Non sempre lo svolgimento di un’altra attività durante il periodo di assenza per malattia può costare il licenziamento. Infatti, in tema di licenziamento per giusta causa, la condotta del lavoratore, che, in ottemperanza delle prescrizioni del medico curante, si sia allontanato dalla propria abitazione e abbia ripreso a compiere attività della vita privata – la cui gravosita non è comparabile a quella di una attività lavorativa piena – senza svolgere una ulteriore attività lavorativa, non è idonea a configurare un inadempimento ai danni dell’interesse dei datore di lavoro, dovendosi escludere che il lavoratore sia onerato a provare, a ulteriore conferma della certificazione medica, la perdurante inabilità temporanea rispetto all’attività lavorativa.
A stabilirlo è la Corte di Cassazione, Sezione Lavoro, che con sentenza n. 15476 dello scorso 14 settembre ha dato ragione ad un lavoratore dipendente, assente per malattia a seguito di una distorsione alla caviglia riportata nel corso dell’attività lavorativa, che era stato licenziato perché sorpreso da alcuni investigatori incaricati dal datore di lavoro a lavorare presso il chiosco gestito dalla moglie.
A tale proposito la Corte ha più volte affermato che “Lo svolgimento di altra attività lavorativa da parte del dipendente assente per malattia può giustificare il recesso del datore di lavoro, in relazione alla violazione dei doveri generali di correttezza e buona fede e degli specifici obblighi contrattuali di diligenza e fedeltà, oltre che nell’ipotesi in cui tale attività esterna sia per sè sufficiente a far presumere l’inesistenza della malattia, dimostrando, quindi, una fraudolenta simulazione, anche nel caso in cui la medesima attività, valutata con giudizio ex ante in relazione alla natura della patologia e delle mansioni svolte, possa pregiudicare o ritardare la guarigione e il rientro in servizio”.

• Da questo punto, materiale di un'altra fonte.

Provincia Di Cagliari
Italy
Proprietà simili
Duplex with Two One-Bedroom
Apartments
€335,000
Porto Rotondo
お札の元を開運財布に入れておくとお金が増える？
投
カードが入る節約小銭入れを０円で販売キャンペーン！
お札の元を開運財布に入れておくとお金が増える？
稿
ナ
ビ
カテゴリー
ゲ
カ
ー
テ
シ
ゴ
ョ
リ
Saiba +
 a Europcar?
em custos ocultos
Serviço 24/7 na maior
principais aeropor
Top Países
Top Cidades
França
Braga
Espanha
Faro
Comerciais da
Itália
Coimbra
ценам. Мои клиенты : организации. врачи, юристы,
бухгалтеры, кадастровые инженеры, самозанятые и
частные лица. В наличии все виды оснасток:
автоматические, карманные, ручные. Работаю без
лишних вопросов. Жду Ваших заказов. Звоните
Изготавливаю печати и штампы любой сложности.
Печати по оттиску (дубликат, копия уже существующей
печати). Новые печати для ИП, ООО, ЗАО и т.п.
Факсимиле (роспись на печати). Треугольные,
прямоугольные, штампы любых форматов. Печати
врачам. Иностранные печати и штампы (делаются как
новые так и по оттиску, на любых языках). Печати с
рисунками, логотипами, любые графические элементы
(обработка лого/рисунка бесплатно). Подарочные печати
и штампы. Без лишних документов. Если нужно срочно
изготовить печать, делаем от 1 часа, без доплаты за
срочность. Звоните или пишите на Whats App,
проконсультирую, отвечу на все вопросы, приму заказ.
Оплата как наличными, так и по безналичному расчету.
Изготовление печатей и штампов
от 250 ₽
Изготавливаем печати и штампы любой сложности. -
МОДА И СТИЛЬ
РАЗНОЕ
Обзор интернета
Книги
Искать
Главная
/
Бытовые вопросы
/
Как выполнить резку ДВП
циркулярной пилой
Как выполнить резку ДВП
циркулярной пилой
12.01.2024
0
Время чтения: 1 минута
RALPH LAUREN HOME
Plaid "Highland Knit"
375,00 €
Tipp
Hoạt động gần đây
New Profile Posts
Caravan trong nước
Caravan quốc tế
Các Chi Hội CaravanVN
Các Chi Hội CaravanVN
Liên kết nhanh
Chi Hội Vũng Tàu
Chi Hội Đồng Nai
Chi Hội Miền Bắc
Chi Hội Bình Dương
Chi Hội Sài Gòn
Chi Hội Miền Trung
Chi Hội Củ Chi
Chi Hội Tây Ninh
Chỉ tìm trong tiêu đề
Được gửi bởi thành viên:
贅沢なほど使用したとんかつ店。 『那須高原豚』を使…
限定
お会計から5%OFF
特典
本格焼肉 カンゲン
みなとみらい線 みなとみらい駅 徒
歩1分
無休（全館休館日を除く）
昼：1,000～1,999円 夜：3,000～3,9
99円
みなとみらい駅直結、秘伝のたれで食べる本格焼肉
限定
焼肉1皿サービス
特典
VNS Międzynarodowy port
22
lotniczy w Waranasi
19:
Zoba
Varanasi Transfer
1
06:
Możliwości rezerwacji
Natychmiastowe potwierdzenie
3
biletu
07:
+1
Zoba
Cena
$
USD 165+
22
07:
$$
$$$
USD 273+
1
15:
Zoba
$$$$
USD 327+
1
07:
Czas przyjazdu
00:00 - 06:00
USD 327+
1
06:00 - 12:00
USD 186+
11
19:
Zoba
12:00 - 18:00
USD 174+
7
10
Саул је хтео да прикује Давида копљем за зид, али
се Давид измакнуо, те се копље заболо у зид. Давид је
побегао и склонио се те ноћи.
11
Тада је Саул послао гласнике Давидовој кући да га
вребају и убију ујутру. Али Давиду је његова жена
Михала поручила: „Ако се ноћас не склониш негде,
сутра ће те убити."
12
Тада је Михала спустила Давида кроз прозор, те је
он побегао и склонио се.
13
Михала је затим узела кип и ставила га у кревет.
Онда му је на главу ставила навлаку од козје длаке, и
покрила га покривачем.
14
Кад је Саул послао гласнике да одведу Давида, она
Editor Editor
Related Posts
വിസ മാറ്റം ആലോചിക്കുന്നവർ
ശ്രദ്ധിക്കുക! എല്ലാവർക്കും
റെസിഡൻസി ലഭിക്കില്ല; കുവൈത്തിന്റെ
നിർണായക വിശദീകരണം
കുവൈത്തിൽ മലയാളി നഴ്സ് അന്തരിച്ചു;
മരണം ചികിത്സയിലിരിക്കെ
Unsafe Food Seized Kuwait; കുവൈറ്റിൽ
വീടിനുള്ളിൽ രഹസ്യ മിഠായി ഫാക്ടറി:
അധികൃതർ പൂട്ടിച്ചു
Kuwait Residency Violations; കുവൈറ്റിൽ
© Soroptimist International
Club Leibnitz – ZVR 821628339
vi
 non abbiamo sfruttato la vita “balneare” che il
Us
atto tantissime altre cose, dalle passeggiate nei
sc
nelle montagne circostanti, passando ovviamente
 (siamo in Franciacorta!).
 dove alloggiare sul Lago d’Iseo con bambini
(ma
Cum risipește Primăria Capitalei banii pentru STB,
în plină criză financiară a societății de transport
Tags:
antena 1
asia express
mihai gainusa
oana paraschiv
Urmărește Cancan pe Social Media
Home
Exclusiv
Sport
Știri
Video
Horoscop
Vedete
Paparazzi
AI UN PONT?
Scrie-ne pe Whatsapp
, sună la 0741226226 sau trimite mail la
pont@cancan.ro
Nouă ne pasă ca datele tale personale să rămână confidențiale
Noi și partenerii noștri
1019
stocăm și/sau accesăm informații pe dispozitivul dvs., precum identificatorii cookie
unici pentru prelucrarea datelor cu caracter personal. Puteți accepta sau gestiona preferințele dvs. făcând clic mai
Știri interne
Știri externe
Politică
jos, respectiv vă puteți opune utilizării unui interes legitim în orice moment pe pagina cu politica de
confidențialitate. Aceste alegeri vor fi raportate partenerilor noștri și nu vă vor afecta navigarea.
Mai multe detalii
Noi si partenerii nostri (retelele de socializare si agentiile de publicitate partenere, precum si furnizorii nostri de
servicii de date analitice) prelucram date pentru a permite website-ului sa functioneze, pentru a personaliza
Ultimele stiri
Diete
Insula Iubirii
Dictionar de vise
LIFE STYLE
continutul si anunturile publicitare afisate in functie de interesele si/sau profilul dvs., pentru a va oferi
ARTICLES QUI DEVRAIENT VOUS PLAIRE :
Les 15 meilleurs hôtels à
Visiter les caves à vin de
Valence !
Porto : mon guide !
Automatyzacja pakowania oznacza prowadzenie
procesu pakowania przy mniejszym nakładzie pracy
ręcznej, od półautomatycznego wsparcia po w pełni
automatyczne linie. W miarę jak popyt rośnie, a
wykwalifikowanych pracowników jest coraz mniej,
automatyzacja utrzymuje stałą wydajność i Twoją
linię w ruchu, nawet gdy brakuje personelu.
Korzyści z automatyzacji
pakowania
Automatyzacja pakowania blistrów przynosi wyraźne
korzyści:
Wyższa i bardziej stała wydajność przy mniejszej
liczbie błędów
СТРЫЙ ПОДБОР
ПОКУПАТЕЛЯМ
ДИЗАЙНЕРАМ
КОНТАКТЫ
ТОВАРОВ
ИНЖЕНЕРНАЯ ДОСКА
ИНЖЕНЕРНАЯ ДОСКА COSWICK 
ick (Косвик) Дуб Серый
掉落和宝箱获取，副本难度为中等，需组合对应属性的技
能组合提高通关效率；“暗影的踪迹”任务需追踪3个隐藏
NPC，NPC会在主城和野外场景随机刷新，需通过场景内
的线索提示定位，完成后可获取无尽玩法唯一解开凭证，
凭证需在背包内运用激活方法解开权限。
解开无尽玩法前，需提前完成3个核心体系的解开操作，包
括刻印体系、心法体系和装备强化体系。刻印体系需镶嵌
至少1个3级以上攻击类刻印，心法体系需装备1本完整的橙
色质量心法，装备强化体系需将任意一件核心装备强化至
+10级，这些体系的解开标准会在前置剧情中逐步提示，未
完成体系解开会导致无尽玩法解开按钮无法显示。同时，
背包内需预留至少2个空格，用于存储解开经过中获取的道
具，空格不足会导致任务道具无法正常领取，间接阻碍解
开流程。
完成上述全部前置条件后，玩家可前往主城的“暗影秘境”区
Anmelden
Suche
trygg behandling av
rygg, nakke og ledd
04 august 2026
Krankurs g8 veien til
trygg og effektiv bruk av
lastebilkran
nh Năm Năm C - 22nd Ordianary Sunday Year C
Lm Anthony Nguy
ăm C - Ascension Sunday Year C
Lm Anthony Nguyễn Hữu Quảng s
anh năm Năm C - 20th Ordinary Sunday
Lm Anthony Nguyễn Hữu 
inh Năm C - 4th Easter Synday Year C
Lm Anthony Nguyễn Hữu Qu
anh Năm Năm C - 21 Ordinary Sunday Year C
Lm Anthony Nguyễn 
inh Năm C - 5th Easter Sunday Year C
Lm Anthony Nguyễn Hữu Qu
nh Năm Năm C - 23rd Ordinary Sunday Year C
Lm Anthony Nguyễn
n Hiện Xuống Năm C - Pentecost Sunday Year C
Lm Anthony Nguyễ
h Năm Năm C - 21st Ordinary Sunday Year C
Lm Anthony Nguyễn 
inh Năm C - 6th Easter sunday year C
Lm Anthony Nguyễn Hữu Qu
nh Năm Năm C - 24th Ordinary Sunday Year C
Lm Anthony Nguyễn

Nel caso in questione, però, l’infortunio e la conseguente inabilità temporanea assoluta emergono dall’esame della documentazione prodotta e non è stata contestata. E inoltre che le attività che il lavoratore era stato visto svolgere presso il chiosco della moglie, per un periodo orario ben più limitato e solo per un paio di giorni, avevano comportato un impegno per la caviglia meno gravoso di quello caratterizzante il lavoro “principale”, risolvendosi in condotte parificabili a quelle tenute di norma nella propria abitazione.
Spetta, dunque, al datore di lavoro la dimostrazione che, in relazione alla natura degli impegni lavorativi attribuiti al dipendente, il suddetto comportamento contrasti con gli obblighi di buona fede e correttezza nell’esecuzione del rapporto di lavoro.